■ RECORD EXCERPTS
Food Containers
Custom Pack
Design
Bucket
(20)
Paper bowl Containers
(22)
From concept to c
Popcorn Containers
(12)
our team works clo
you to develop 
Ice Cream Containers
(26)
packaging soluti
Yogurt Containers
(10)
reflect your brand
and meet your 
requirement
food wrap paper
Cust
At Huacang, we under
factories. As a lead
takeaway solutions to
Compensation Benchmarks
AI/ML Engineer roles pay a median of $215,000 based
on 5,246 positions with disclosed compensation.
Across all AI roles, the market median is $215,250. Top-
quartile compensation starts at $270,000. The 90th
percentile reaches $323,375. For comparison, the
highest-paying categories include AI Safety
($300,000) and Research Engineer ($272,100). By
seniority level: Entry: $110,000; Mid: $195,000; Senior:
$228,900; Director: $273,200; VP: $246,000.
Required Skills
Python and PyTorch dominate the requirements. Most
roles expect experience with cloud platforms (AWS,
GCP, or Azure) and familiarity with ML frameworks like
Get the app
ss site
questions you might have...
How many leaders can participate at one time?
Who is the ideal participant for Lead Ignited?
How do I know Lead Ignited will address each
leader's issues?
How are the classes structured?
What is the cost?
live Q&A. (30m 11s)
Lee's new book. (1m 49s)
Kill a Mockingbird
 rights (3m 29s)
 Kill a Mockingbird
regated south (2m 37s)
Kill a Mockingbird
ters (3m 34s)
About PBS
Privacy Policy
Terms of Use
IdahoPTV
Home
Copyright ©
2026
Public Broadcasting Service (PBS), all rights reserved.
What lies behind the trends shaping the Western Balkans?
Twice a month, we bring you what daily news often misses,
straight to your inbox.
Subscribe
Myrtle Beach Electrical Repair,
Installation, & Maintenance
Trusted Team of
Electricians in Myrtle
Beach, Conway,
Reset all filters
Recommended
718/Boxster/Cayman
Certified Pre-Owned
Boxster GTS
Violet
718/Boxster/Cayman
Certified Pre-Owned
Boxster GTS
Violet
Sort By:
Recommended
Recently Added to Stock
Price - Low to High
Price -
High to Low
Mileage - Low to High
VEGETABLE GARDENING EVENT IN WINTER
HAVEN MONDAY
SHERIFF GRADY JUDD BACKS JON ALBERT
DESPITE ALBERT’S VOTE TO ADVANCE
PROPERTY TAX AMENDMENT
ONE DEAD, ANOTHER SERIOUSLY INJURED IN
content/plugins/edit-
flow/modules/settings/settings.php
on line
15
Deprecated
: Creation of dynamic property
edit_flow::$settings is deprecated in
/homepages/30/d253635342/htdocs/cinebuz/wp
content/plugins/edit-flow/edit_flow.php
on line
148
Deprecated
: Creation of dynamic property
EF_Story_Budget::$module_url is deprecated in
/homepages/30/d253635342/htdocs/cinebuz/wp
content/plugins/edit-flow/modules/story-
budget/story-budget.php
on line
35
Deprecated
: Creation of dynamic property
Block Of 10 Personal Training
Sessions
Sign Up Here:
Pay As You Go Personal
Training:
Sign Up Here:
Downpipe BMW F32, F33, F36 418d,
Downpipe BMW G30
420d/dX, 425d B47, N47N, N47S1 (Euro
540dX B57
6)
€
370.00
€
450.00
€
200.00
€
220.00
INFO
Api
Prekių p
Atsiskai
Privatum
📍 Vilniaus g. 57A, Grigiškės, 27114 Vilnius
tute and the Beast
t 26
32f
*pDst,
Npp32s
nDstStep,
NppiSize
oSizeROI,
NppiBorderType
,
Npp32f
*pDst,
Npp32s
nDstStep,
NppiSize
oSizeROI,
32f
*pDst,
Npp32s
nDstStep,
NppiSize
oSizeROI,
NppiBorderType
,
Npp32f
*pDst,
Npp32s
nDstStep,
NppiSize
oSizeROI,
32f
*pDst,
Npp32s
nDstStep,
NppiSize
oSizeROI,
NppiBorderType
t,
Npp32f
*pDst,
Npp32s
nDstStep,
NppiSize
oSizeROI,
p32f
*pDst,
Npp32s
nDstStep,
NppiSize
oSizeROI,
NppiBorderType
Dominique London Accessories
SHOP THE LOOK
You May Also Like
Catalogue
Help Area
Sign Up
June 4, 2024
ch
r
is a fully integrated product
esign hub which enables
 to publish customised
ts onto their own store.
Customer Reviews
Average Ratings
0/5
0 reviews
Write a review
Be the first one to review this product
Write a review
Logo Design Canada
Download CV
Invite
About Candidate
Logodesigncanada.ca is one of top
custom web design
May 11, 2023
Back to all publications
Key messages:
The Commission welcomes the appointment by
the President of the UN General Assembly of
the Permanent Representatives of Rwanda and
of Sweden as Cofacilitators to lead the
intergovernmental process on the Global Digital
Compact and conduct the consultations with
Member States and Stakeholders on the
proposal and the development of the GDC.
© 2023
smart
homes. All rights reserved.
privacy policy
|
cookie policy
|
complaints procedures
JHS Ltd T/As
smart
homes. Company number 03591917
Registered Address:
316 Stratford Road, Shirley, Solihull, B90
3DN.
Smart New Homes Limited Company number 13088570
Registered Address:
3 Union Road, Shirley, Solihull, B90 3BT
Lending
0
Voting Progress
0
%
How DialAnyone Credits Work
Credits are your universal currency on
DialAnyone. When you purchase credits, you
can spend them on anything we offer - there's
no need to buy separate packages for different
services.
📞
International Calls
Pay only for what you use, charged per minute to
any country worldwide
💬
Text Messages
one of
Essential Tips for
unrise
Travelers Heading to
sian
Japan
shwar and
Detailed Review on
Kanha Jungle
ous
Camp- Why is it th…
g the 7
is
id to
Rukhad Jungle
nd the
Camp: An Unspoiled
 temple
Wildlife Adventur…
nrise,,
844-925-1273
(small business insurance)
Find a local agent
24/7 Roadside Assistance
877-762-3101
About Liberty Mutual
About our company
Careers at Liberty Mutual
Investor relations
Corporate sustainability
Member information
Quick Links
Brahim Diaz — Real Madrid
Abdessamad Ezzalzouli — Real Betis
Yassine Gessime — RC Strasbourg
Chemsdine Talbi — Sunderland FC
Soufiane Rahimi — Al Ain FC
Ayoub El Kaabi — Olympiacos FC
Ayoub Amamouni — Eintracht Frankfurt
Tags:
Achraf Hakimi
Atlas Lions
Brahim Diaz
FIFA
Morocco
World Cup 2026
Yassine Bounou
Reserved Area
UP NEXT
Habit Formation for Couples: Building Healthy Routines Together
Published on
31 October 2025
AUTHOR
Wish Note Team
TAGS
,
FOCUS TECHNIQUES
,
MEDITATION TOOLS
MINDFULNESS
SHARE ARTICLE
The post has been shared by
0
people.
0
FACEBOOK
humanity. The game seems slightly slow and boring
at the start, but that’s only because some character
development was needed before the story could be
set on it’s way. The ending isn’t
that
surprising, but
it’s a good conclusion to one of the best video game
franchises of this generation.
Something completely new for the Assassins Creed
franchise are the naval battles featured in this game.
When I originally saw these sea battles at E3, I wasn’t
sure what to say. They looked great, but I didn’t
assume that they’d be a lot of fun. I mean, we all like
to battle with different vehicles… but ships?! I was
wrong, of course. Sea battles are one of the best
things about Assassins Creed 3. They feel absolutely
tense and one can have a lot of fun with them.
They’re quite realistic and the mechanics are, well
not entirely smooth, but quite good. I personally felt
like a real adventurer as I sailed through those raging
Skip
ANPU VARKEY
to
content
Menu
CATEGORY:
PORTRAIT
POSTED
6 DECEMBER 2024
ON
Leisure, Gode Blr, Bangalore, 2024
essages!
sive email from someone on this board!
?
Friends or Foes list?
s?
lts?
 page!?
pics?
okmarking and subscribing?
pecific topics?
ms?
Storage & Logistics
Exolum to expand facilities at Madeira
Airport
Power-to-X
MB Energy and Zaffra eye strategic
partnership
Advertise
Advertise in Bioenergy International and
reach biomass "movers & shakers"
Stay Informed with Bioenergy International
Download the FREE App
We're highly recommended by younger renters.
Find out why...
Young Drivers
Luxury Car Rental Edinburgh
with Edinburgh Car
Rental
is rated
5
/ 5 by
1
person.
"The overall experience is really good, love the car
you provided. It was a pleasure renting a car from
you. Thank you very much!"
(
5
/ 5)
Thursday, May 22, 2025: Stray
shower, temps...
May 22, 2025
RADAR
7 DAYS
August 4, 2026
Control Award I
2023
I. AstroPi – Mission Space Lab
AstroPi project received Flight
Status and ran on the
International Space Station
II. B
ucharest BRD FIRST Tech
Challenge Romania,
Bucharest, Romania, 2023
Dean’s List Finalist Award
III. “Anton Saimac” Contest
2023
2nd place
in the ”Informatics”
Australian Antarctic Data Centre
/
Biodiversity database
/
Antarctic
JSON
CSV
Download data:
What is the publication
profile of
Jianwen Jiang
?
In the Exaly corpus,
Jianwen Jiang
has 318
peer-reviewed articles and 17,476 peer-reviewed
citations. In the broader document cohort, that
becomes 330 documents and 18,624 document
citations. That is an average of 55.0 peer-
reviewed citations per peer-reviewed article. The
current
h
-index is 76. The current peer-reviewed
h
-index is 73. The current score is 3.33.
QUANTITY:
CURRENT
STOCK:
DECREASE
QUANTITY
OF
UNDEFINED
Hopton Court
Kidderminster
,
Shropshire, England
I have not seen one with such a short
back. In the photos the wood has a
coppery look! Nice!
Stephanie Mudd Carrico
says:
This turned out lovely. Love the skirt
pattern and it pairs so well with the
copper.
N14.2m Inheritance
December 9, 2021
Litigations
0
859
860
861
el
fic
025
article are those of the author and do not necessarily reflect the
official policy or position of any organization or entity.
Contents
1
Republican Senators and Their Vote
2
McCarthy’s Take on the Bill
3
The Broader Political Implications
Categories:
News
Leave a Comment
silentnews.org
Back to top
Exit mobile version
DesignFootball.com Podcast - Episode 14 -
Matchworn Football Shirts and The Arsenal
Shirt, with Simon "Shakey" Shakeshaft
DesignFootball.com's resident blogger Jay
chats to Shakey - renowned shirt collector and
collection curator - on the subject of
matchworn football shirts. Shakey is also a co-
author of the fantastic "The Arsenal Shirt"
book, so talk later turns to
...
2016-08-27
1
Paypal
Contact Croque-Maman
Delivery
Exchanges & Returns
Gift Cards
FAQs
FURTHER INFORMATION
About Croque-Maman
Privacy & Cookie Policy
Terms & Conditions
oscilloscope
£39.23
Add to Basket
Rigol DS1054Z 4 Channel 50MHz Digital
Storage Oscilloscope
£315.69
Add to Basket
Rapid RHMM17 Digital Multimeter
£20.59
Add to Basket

■ WORK ORDER
From the material above, retype precisely the lines between the line holding "Dean’s List Finalist Award" and the line holding "Shropshire, England", inclusive, and nothing beyond them.

■ ANSWER SPACE
Dean’s List Finalist Award
III. “Anton Saimac” Contest
2023
2nd place
in the ”Informatics”
Australian Antarctic Data Centre
/
Biodiversity database
/
Antarctic
JSON
CSV
Download data:
What is the publication
profile of
Jianwen Jiang
?
In the Exaly corpus,
Jianwen Jiang
has 318
peer-reviewed articles and 17,476 peer-reviewed
citations. In the broader document cohort, that
becomes 330 documents and 18,624 document
citations. That is an average of 55.0 peer-
reviewed citations per peer-reviewed article. The
current
h
-index is 76. The current peer-reviewed
h
-index is 73. The current score is 3.33.
QUANTITY:
CURRENT
STOCK:
DECREASE
QUANTITY
OF
UNDEFINED
Hopton Court
Kidderminster
,
Shropshire, England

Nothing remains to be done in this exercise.